• **ACTION ITEM**:
Transcription task. Write out each entry verbatim and exclude any image.

EXCERPTED RECORDS below:

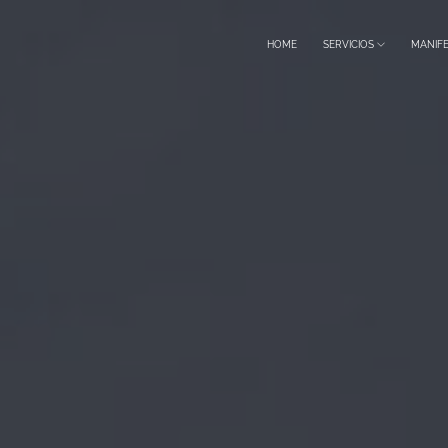
HOME
SERVICIOS
MANIF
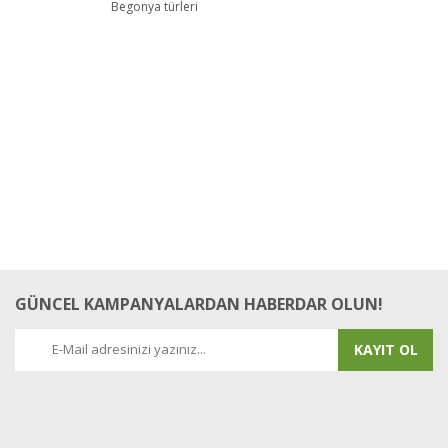
Begonya türleri
GÜNCEL KAMPANYALARDAN HABERDAR OLUN!
KAYIT OL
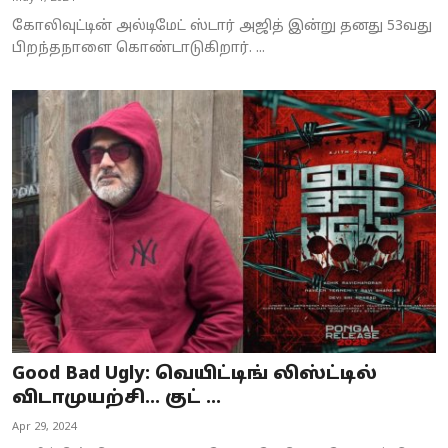
கோலிவுட்டின் அல்டிமேட் ஸ்டார் அஜித் இன்று தனது 53வது
பிறந்தநாளை கொண்டாடுகிறார். ...
Good Bad Ugly: வெயிட்டிங் லிஸ்ட்டில்
விடாமுயற்சி… குட் ...
Apr 29, 2024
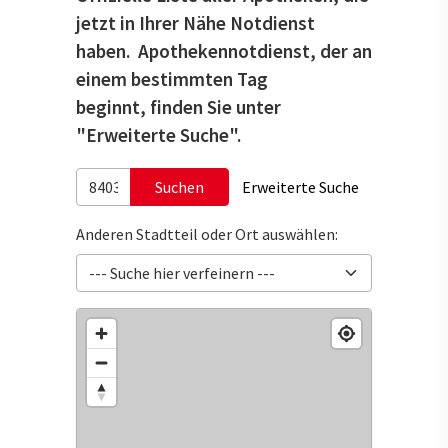
jetzt in Ihrer Nähe Notdienst
haben. Apothekennotdienst, der an
einem bestimmten Tag
beginnt, finden Sie unter
"Erweiterte Suche".
Suchen
Erweiterte Suche
Anderen Stadtteil oder Ort auswählen:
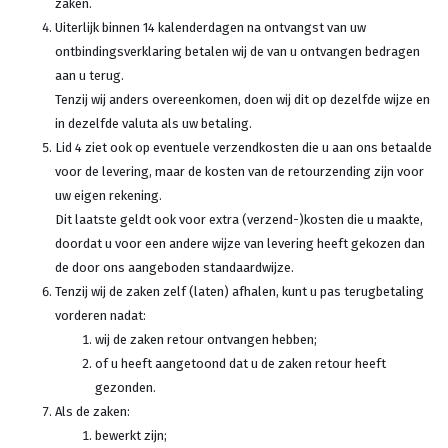
zaken.
Uiterlijk binnen 14 kalenderdagen na ontvangst van uw
ontbindingsverklaring betalen wij de van u ontvangen bedragen
aan u terug.
Tenzij wij anders overeenkomen, doen wij dit op dezelfde wijze en
in dezelfde valuta als uw betaling.
Lid 4 ziet ook op eventuele verzendkosten die u aan ons betaalde
voor de levering, maar de kosten van de retourzending zijn voor
uw eigen rekening.
Dit laatste geldt ook voor extra (verzend-)kosten die u maakte,
doordat u voor een andere wijze van levering heeft gekozen dan
de door ons aangeboden standaardwijze.
Tenzij wij de zaken zelf (laten) afhalen, kunt u pas terugbetaling
vorderen nadat:
wij de zaken retour ontvangen hebben;
of u heeft aangetoond dat u de zaken retour heeft
gezonden.
Als de zaken:
bewerkt zijn;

End of EXCERPTED RECORDS.

• **ANSWER SECTION**:
HOME
SERVICIOS
MANIF
Begonya türleri
GÜNCEL KAMPANYALARDAN HABERDAR OLUN!
KAYIT OL
கோலிவுட்டின் அல்டிமேட் ஸ்டார் அஜித் இன்று தனது 53வது
பிறந்தநாளை கொண்டாடுகிறார். ...
Good Bad Ugly: வெயிட்டிங் லிஸ்ட்டில்
விடாமுயற்சி… குட் ...
Apr 29, 2024
jetzt in Ihrer Nähe Notdienst
haben. Apothekennotdienst, der an
einem bestimmten Tag
beginnt, finden Sie unter
"Erweiterte Suche".
Suchen
Erweiterte Suche
Anderen Stadtteil oder Ort auswählen:
zaken.
Uiterlijk binnen 14 kalenderdagen na ontvangst van uw
ontbindingsverklaring betalen wij de van u ontvangen bedragen
aan u terug.
Tenzij wij anders overeenkomen, doen wij dit op dezelfde wijze en
in dezelfde valuta als uw betaling.
Lid 4 ziet ook op eventuele verzendkosten die u aan ons betaalde
voor de levering, maar de kosten van de retourzending zijn voor
uw eigen rekening.
Dit laatste geldt ook voor extra (verzend-)kosten die u maakte,
doordat u voor een andere wijze van levering heeft gekozen dan
de door ons aangeboden standaardwijze.
Tenzij wij de zaken zelf (laten) afhalen, kunt u pas terugbetaling
vorderen nadat:
wij de zaken retour ontvangen hebben;
of u heeft aangetoond dat u de zaken retour heeft
gezonden.
Als de zaken:
bewerkt zijn;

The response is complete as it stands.